Stephen Hsu, who has an excellent blog, recently became Vice President for Research and Graduate Studies at Michigan State University. Before that, he was a professor of physics. At a dinner for faculty promoted to full professor, he said:
When an attorney prepares a case it is for her client. When a Google engineer develops a new algorithm, it is for Google — for money. Fewer than one in a thousand individuals in our society has the privilege, the freedom, to pursue their own ideas and creations. The vast majority of such people are at research universities. A smaller number are at think tanks or national labs, but most are professors like yourselves.

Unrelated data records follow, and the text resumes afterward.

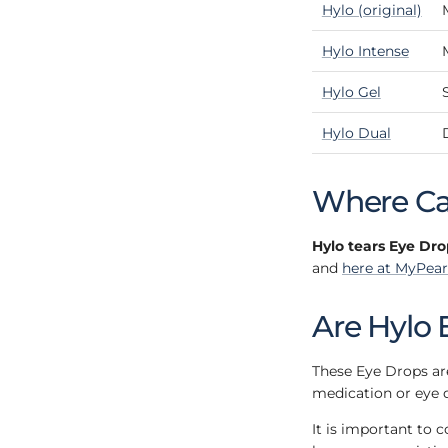
Hylo (original)
Hylo Intense
Hylo Gel
Hylo Dual
Where Can
Hylo tears Eye Dro
and
here at MyPear
Are Hylo 
These Eye Drops are
medication or eye 
It is important to 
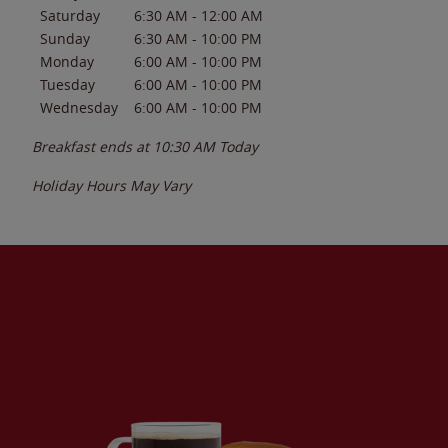
Saturday
6:30 AM
-
12:00 AM
Sunday
6:30 AM
-
10:00 PM
Monday
6:00 AM
-
10:00 PM
Tuesday
6:00 AM
-
10:00 PM
Wednesday
6:00 AM
-
10:00 PM
Breakfast ends at
10:30 AM
Today
Holiday Hours May Vary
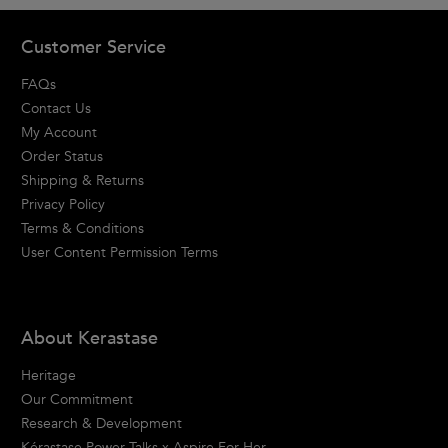
Footer navigation
Customer Service
FAQs
Contact Us
My Account
Order Status
Shipping & Returns
Privacy Policy
Terms & Conditions
User Content Permission Terms
About Kerastase
Heritage
Our Commitment
Research & Development
Kérastase Power Talks x Aspire For Her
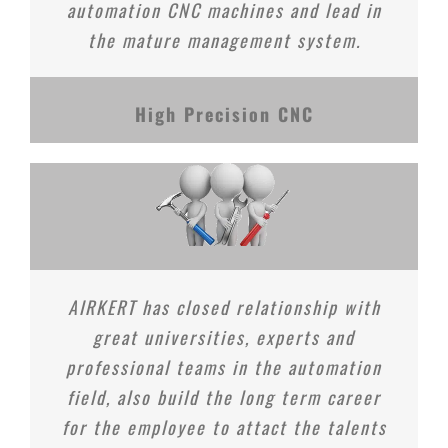
automation CNC machines and lead in
the mature management system.
High Precision CNC
AIRKERT has closed relationship with
great universities, experts and
professional teams in the automation
field, also build the long term career
for the employee to attact the talents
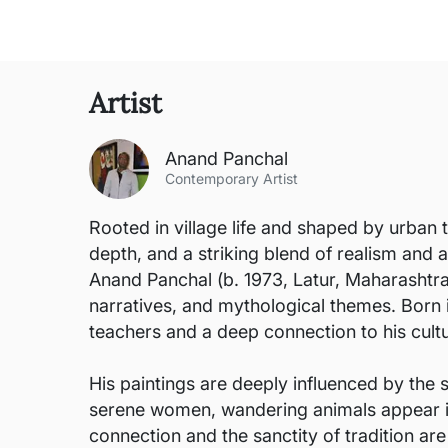
Artist
Anand Panchal
Contemporary Artist
Rooted in village life and shaped by urban 
depth, and a striking blend of realism and a
Anand Panchal (b. 1973, Latur, Maharashtra) 
narratives, and mythological themes. Born 
teachers and a deep connection to his cultu
His paintings are deeply influenced by the s
serene women, wandering animals appear in g
connection and the sanctity of tradition are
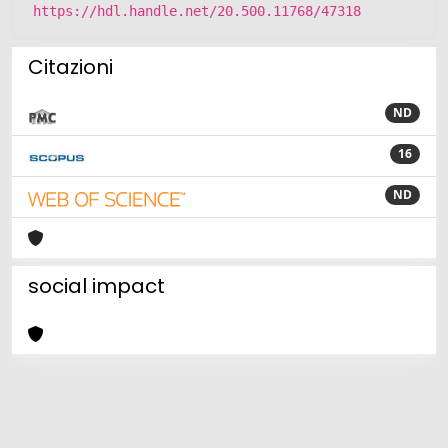
https://hdl.handle.net/20.500.11768/47318
Citazioni
ND
16
ND
social impact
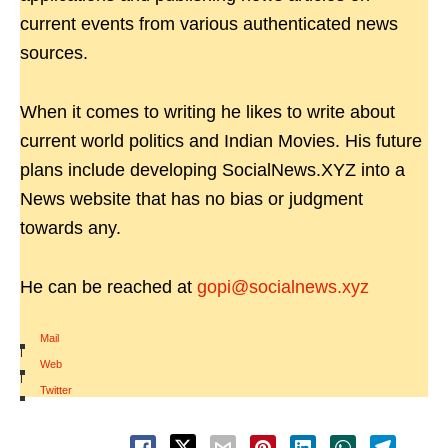
current events from various authenticated news
sources.
When it comes to writing he likes to write about
current world politics and Indian Movies. His future
plans include developing SocialNews.XYZ into a
News website that has no bias or judgment
towards any.
He can be reached at
gopi@socialnews.xyz
Mail
|
Web
|
Twitter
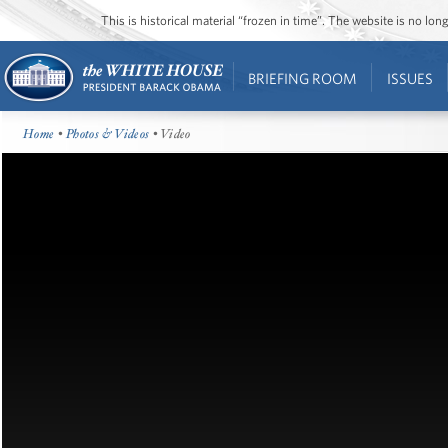
This is historical material “frozen in time”. The website is no l
BRIEFING ROOM
ISSUES
Home
•
Photos & Videos
• Video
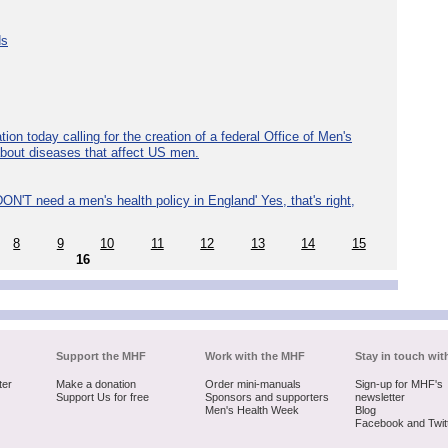
ds
ion today calling for the creation of a federal Office of Men's
about diseases that affect US men.
ON'T need a men's health policy in England' Yes, that's right,
8
9
10
11
12
13
14
15
16
Support the MHF
Work with the MHF
Stay in touch wit
ter
Make a donation
Order mini-manuals
Sign-up for MHF's
Support Us for free
Sponsors and supporters
newsletter
Men's Health Week
Blog
Facebook and Twit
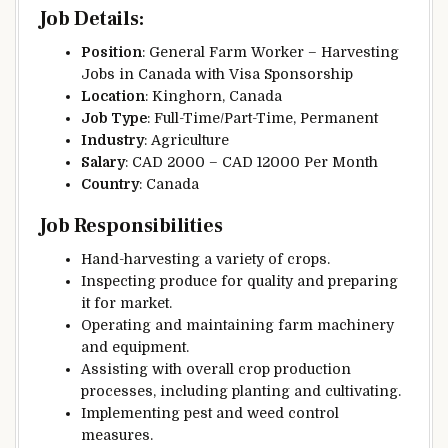
Job Details
:
Position
: General Farm Worker – Harvesting
Jobs in Canada with Visa Sponsorship
Location
: Kinghorn, Canada
Job Type
: Full-Time/Part-Time, Permanent
Industry
: Agriculture
Salary
: CAD 2000 – CAD 12000 Per Month
Country
: Canada
Job Responsibilities
Hand-harvesting a variety of crops.
Inspecting produce for quality and preparing
it for market.
Operating and maintaining farm machinery
and equipment.
Assisting with overall crop production
processes, including planting and cultivating.
Implementing pest and weed control
measures.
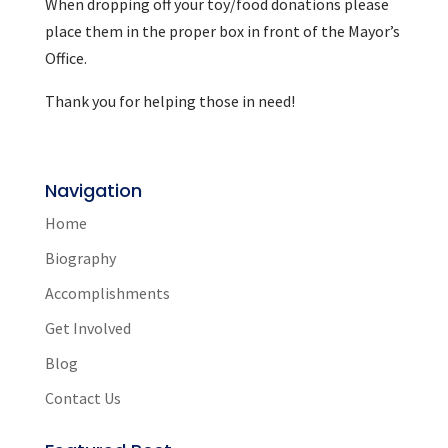
When dropping off your toy/food donations please
place them in the proper box in front of the Mayor’s
Office.
Thank you for helping those in need!
Navigation
Home
Biography
Accomplishments
Get Involved
Blog
Contact Us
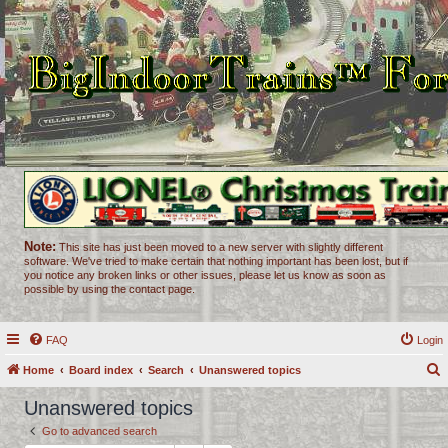
Note:
This site has just been moved to a new server with slightly different
software. We've tried to make certain that nothing important has been lost, but if
you notice any broken links or other issues, please let us know as soon as
possible by using the contact page.
FAQ
Login
Home
Board index
Search
Unanswered topics
e
Unanswered topics
a
Go to advanced search
r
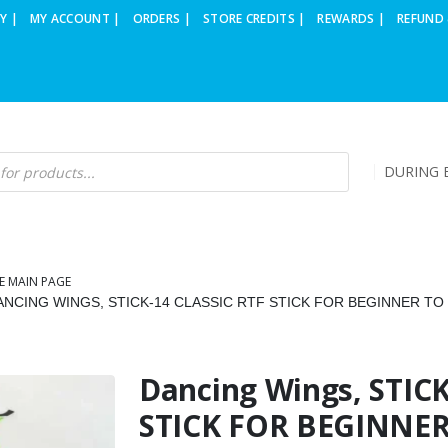
Y |
MY ACCOUNT |
ORDERS |
STORE CREDITS |
REWARDS |
REFUND 
DURING B
E MAIN PAGE
ANCING WINGS, STICK-14 CLASSIC RTF STICK FOR BEGINNER TO
Dancing Wings, STICK
STICK FOR BEGINNER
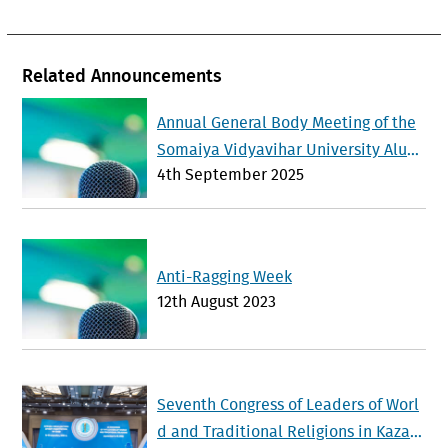
Related Announcements
Annual General Body Meeting of the
Somaiya Vidyavihar University Alum
4th September 2025
ni Association will be held on Sunda
y 21 st September 2025
Anti-Ragging Week
12th August 2023
Seventh Congress of Leaders of Worl
d and Traditional Religions in Kazak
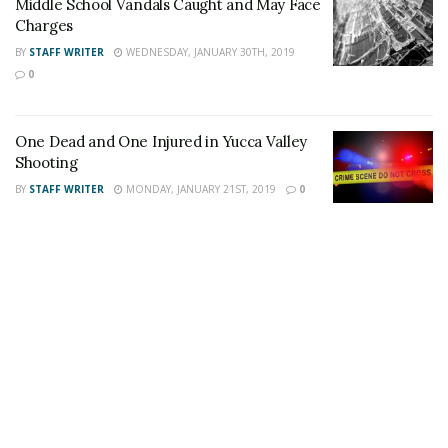
Middle School Vandals Caught and May Face
Charges
Firefighters returned to the Yucca Mesa Road incident
BY
STAFF WRITER
WEDNESDAY, JANUARY 30TH, 2019
when the movement of the water decreased. The
0
vehicle was removed from the wash and the third
occupant was located inside deceased.
One Dead and One Injured in Yucca Valley
Shooting
BY
STAFF WRITER
MONDAY, JANUARY 21ST, 2019
0
For late-breaking news, join 24/7 Headline
News on our Facebook Newsgroups for
Los
Angeles County News
,
Riverside County
News
,
Adelanto News
,
Coachella Valley
News
,
U.S./World News
,
Victor Valley/
Inland
Empire News
. If you like what we are doing
and want regular updates on your Facebook
stream like our
Facebook Fan Page
. You may
also follow 24/7 Headline News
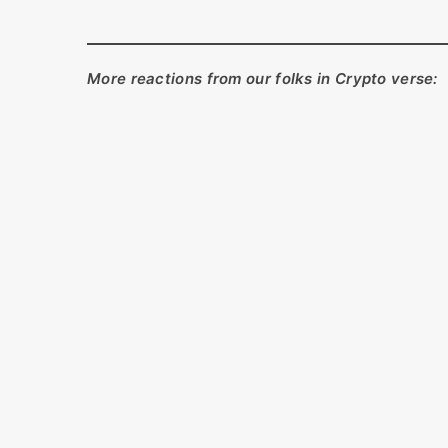
More reactions from our folks in Crypto verse:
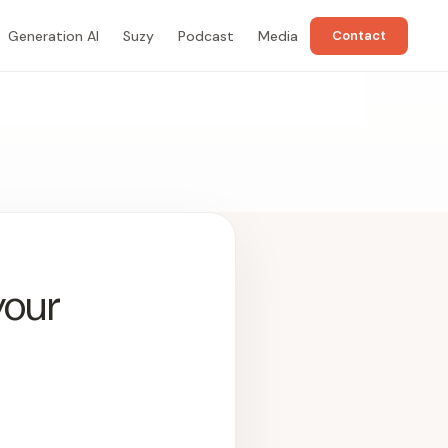
Generation AI
Suzy
Podcast
Media
Contact
your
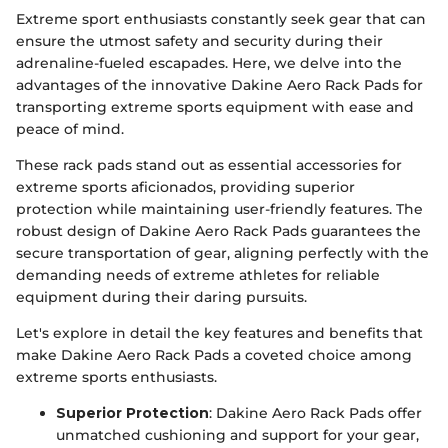
Extreme sport enthusiasts constantly seek gear that can
ensure the utmost safety and security during their
adrenaline-fueled escapades. Here, we delve into the
advantages of the innovative Dakine Aero Rack Pads for
transporting extreme sports equipment with ease and
peace of mind.
These rack pads stand out as essential accessories for
extreme sports aficionados, providing superior
protection while maintaining user-friendly features. The
robust design of Dakine Aero Rack Pads guarantees the
secure transportation of gear, aligning perfectly with the
demanding needs of extreme athletes for reliable
equipment during their daring pursuits.
Let's explore in detail the key features and benefits that
make Dakine Aero Rack Pads a coveted choice among
extreme sports enthusiasts.
Superior Protection
: Dakine Aero Rack Pads offer
unmatched cushioning and support for your gear,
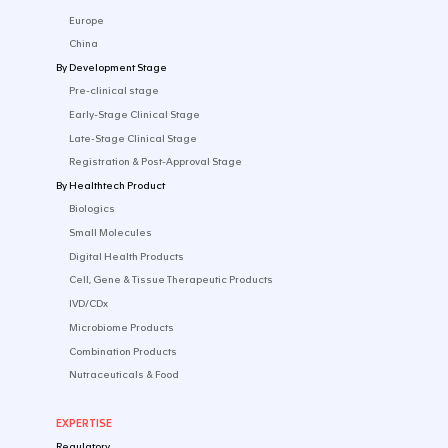
Navigating your First EU Trial: From First Ste
Embarking on your first clinical trial in Europe m...
DEC 19 2025
WEBINAR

It is you who will make the future better than the past; who will bring new wonders into existence.
In this blog, in thousands of posts, I have argued a much different view: everyone can make the future better than the past in the way Stephen is talking about, by adding to our understanding. In particular, anyone — not just professional researchers, such as professors at research universities — can increase our understanding of how to be healthy. This has already started to happen. Some examples:
1. Stuart King (a musician) commented how much bedtime honey helped him sleep better. Learning about this effect is a big step forward in knowing how to be healthy — good sleep is at the center of good health. No professional researcher has come close to Stuart’s insight.
2. Katherine Reid (trained as a protein chemist but not a professor) discovered that if she removed all glutamate from her daughter’s diet, her daughter’s autism disappeared. This is more progress than any professional researcher has made. None of them has made even one case of autism disappear.
3. Many people told me about how various treatments they learned about from this blog have helped them — for example Vitamin D3 in the morning and bedtime honey. I recently posted a comment about bedtime honey, for instance. These treatments are so new and surprising that these experiences are meaningful. They help others decide if these treatments should be taken seriously. (For anyone who dismisses these reports as “anecdotes”, I have one question: What have you discovered?)
4. I have used a brain tracking test to find out new things about how my environment affects my brain, including the benefits of butter and the bad effect of tofu. At least a billion people — everyone in China, for starters — eat tofu regularly. You might think that such a popular food would have been extensively tested for safety but, shockingly, other research supports my conclusion that tofu is bad. Anyone can do the sort of tests I did. Let me repeat my offer to give my brain tracking R software (which only works under Windows) to others who want to use it. There is an associated Google Community to join.
5. Although I am a professor, my self-experimental discoveries about sleep, mood and weight were outside the area of my graduate school training (animal learning). For example, I am not a sleep expert. I made my discoveries without expensive equipment or university resources beyond the library — that is, I made them with resources to which almost anyone has access.
I am sure these examples are the beginning of something important. They are easy to explain. Who is better equipped to discover important stuff about health, professional researchers (e.g, professors) or non-professionals (the rest of us)? Although professional researchers have big advantages over the rest of us — this is the usual view — non-professionals have big advantages over professionals that few people seem aware of. Sometimes the non-professional advantages outweigh the professional advantages and the non-professionals get there first. For example, a professional autism researcher could have done what Reid did (measure the effect of removing all glutamate on autism), but Reid did it first.
The advantages of non-professionals over professionals, a topic I have discussed many times, include:
1. Ability to self-track and self-experiment. This is too humble for many professionals. In The Theory of the Leisure Class, Thorstein Veblen emphasized that professors like to show off via their work. This is a disaster for science, where small (low status) and fast is much more effective than big (high status) and slow — a lesson that few health scientists have learned.
2. Freedom. Non-professionals can study anything, consider any crazy idea, test any treatment. Professionals must be respectable. Institutional rules and committees also constrain them.
3. Time. Non-professionals can study any problem for as long as they want. Professionals must publish regularly.
4. Motivation. Because they study their own problems, non-professionals are highly motivated to find the truth. For example, no one cares more about the safety of your food than you do. Professionals usually study problems whose solution gives them no practical benefit. While non-professionals care only about their own health, professionals care a great deal about their career, which makes it quite a bit harder to do the best thing for other people’s health.
5. IQ (which Stephen often blogs about). If you randomly select one professor who studies health, and compare him/her to a thousand randomly-selected non-professionals, the top IQs among the non-professionals will be much higher than the professor’s IQ.
I keep writing about this — hardly saying anything new — because it is so important, so non-intuitive (in almost every other area of knowledge, such as physics, only professionals make lasting contributions) and no one else says it.